‘We have to have masking’: Pollio says JCPS mask mandate will continue
LOUISVILLE, Ky. (WAVE) - Just before the stroke of midnight Friday, the Kentucky General Assembly painted a new picture for Kentucky schools. Lawmakers adjourned the special legislative session with the votes to override two vetoes on statewide mask mandates.
The five bills presented, heavily discussed and passed, addressed issues from mask mandates in schools, businesses, healthcare entities.
Senate Bill 1 and Senate Bill 2 were shot down by Gov. Andy Beshear. SB1 sought to nullify the statewide mask mandate imposed by Beshear, allowing what Republican lawmakers call “flexibility” for local school districts.
Friday afternoon, Jefferson County Public Schools Superintendent Dr. Marty Pollio said the JCPS district-wide mask mandate would remain in place despite the new laws created in Frankfort.
The JCPS mask mandate was established by unanimous vote from the school board in July.
“We have to have masking in all of our schools, vaccination in order to stay open in our schools,” Pollio said.
Pollio also expressed concerns about the amount of Non-Traditional Instruction (NTI) days the district has.
State lawmakers Thursday night added 20 remote learning days for each district to be used by superintendents specifically for individual schools or classes that need to quarantine. However, lawmakers did not add additional NTI days to each district’s disposal.

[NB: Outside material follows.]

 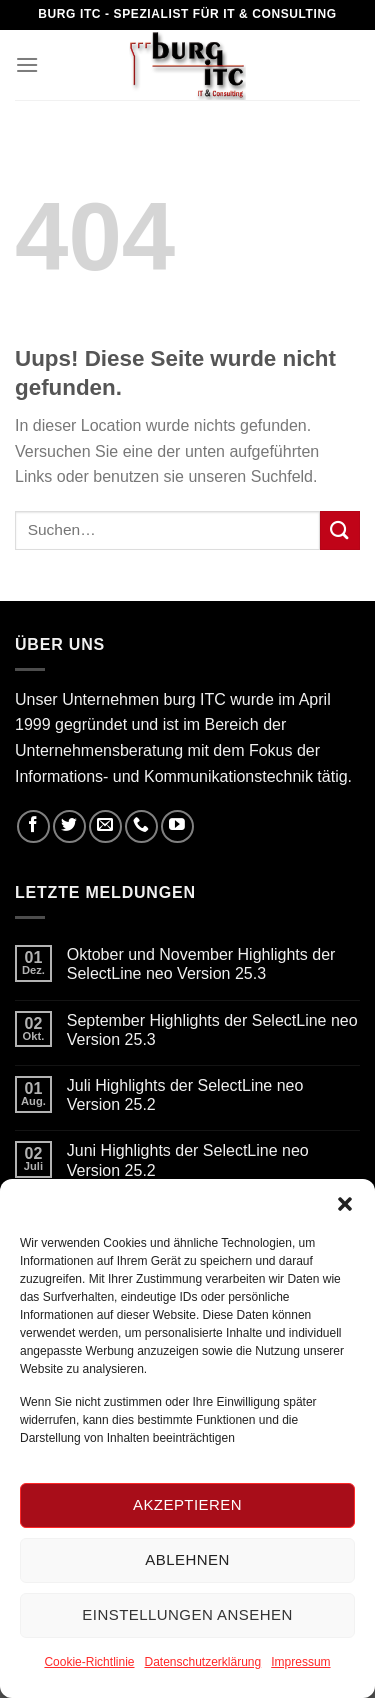 I want to click on [button], so click(x=345, y=1204).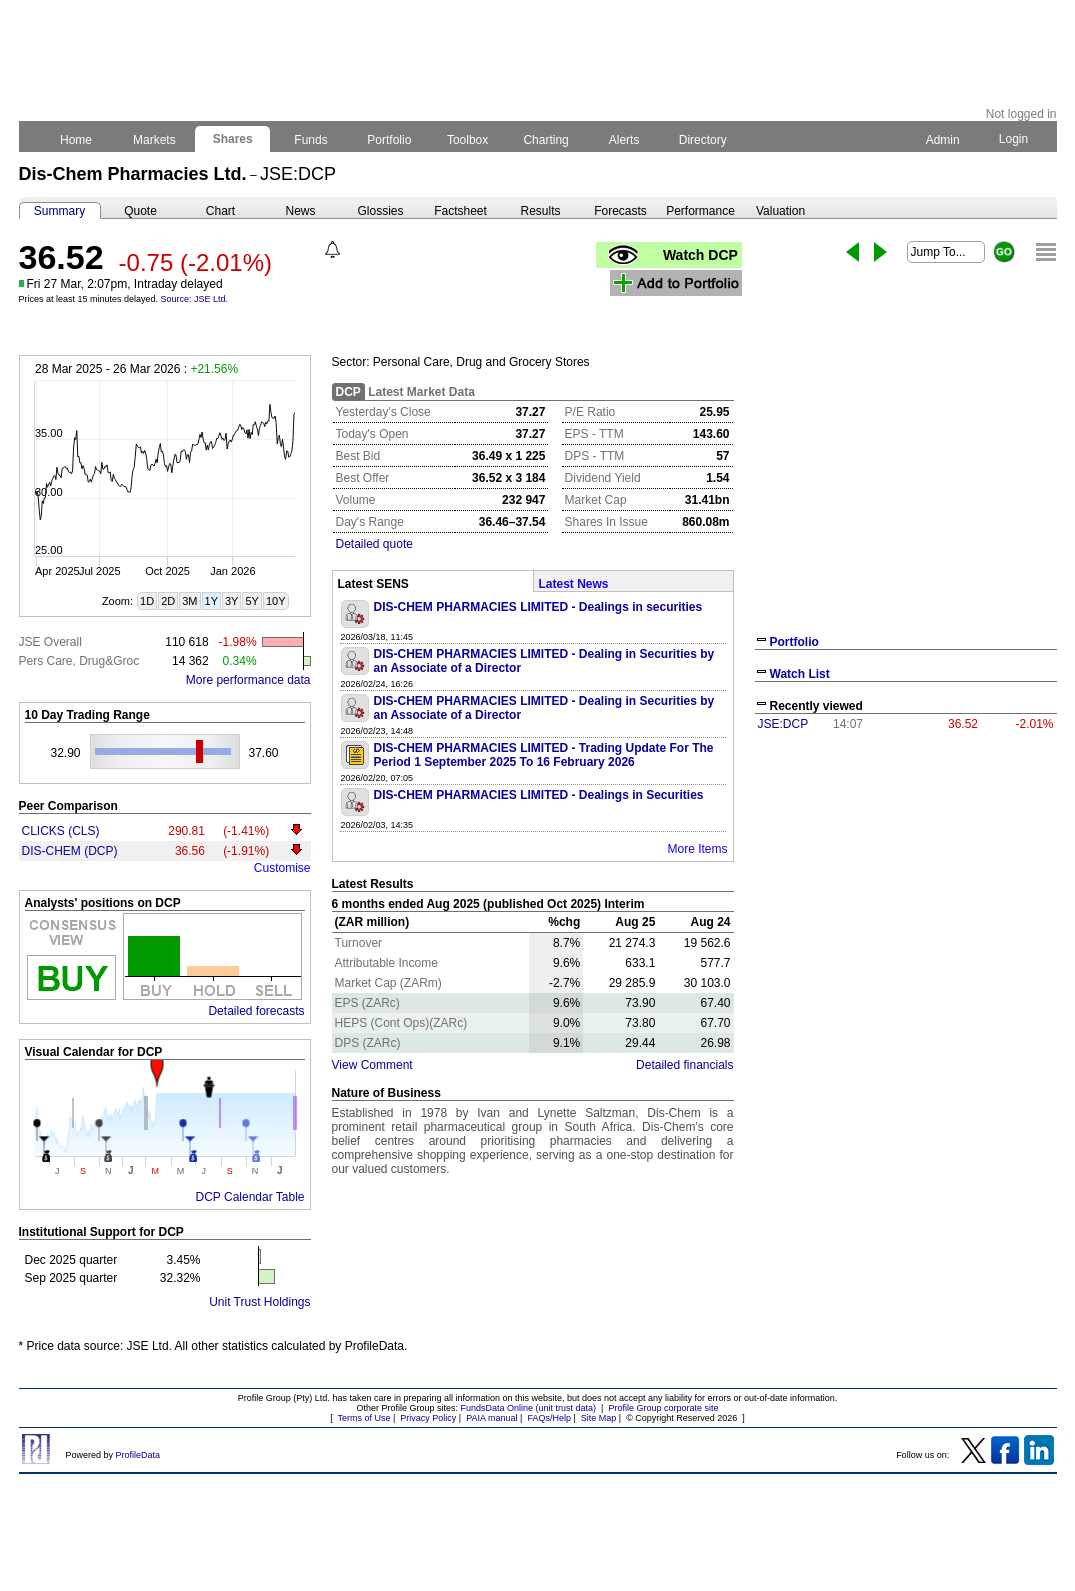  I want to click on DIS-CHEM PHARMACIES LIMITED - Dealings in Securities, so click(539, 795).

Currently, JCPS has 10 NTI days at its disposal to be used for the entire district amid a COVID-19 outbreak.
Pollio said he was concerned the remote learning days could be used up quickly, considering JCPS has 155 schools.
He also addressed what he called a major victory of the special session. Lawmakers allowed retired teachers to return to the classroom, making the same pay they retired with, without risk to their pensions.
Pollio said JCPS will “actively recruit” retired teachers to help amid quarantines and staff shortages.
“It’s really been all hands on deck with all the quarantining to continue in-person school and here we are on September 10th. So that’s my real concern. But, we’ll keep doing it day to day. I told our principals this is our reality and we’re going to stay open every single day that we possibly can.”
Unless another special session is called by Beshear, legislators will be away from Frankfort until the regular session, which begins Jan. 4.